Professor Balraj Madhok, who later became president of Bharatiya Jana Sangh(BJS) and who was working on the ground to save Hindus and Sikhs of Jammu-Kashmir during this genocide, in 1947-48 said in his seminal work, Kashmir: The Storm Center of the World, “Hardly two thousand people out of about 25 thousand living at that time in the ill-fated town (of Mirpur) managed to reach Jhangar (in India) in safety. The rest were ruthlessly butchered. The number of women abducted from there ran into thousands. Most of them were paraded and then sold in the bazaars of Jhelum, Rawalpindi and Peshawar. The barbarities of the Pakistan troops and civilians on these hapless women who were kept for some time in Alibeg camp before their dispersal to different towns put to shame the worst orgies of rape and violence associated with the hordes of Ghengiz Khan and Nadir Shah. The loot obtained by the Pakistanis from these towns, especially from Mirpur, went into crores. The floor of every house in Mirpur was dug by raiders in search of hoarded treasures.”

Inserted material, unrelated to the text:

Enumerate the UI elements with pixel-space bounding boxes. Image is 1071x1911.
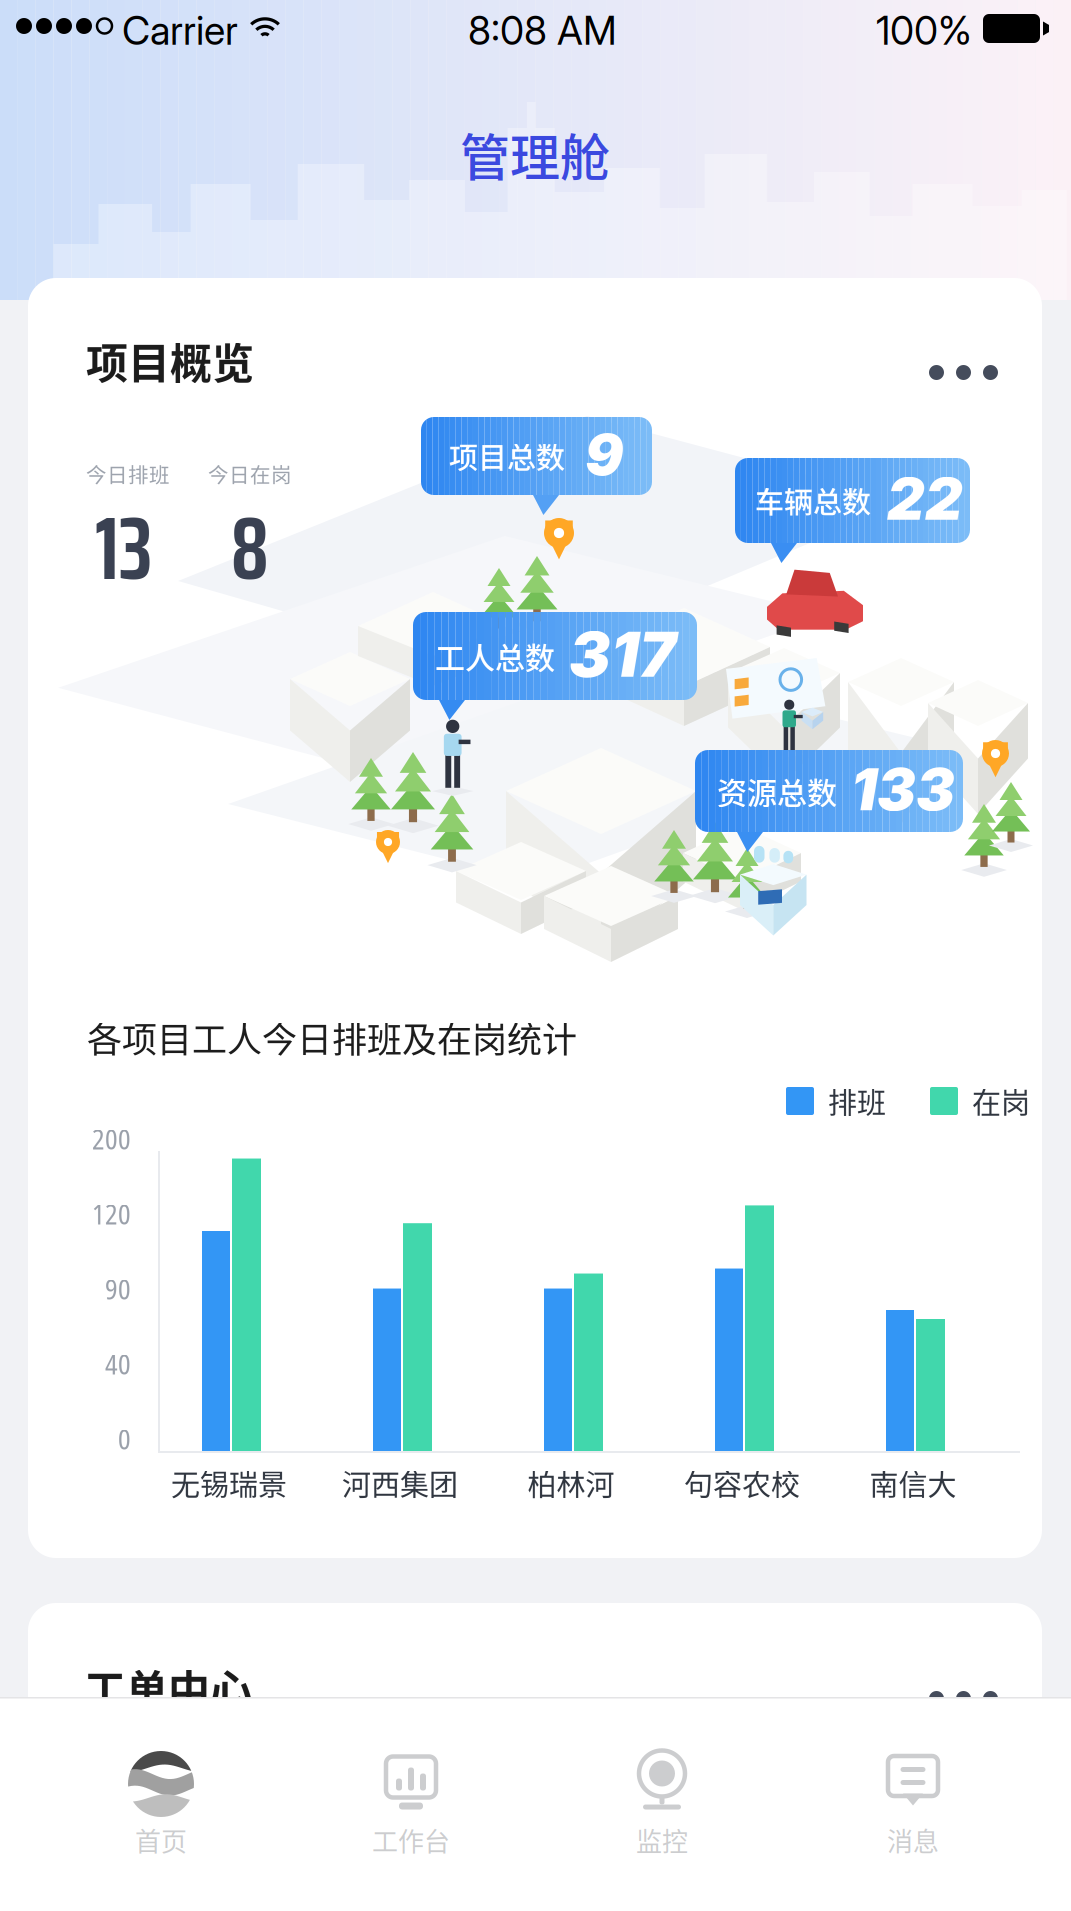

Madhok aptly sums up how this colossal tragedy of Hindu genocide not only in Mirpur but in various parts of the state during 1947-48 have been forgotten, “A more painful aspect of this unmitigated tragedy of Jammu is that very little about it is known in India or the outside world... Not a word of sympathy about them was said in India or at the UNO. If the ruthless killings in Jammu area could be called genocide, it was a genocide of the Hindus and not of the Muslims. While most of the Muslims in the Hindu majority parts of Jammu province migrated to Pakistan, only a few thousands out of over a lakh of Hindus including refugees from adjoining districts of West Punjab could escape to safety from Mirpur-Poonch- Muzaffarabad region.”
It is unfortunate that while the international community is busy talking about Islamophobia, it has perpetually failed in its duty to recognise this and many similar Hindu genocides. We, as a society, have also forgotten them conveniently. Probably the truth is too inconvenient and challenges the textbook narrative of so-called ‘composite culture’ (commonly phrased as ‘Ganga-Jamuni Tehzeeb)’. It also challenges our conscience and shows us the mirror that how as a society we have failed those became the victims of Hindu genocides by forgetting what happened to them altogether. In fact, we haven’t even documented properly most of these pogroms.
As we celebrate the 75th year of Independence, the least we can do as a society is to face these truths, however, inconvenient they might be and tell the world how Hindus have suffered immensely facing genocides and pogroms in Jammu & Kashmir and elsewhere for the last 1,200 years. This would also help us to learn from the past to ensure that History doesn’t repeat itself.
The writer, an author and columnist, has written several books. Views expressed are personal.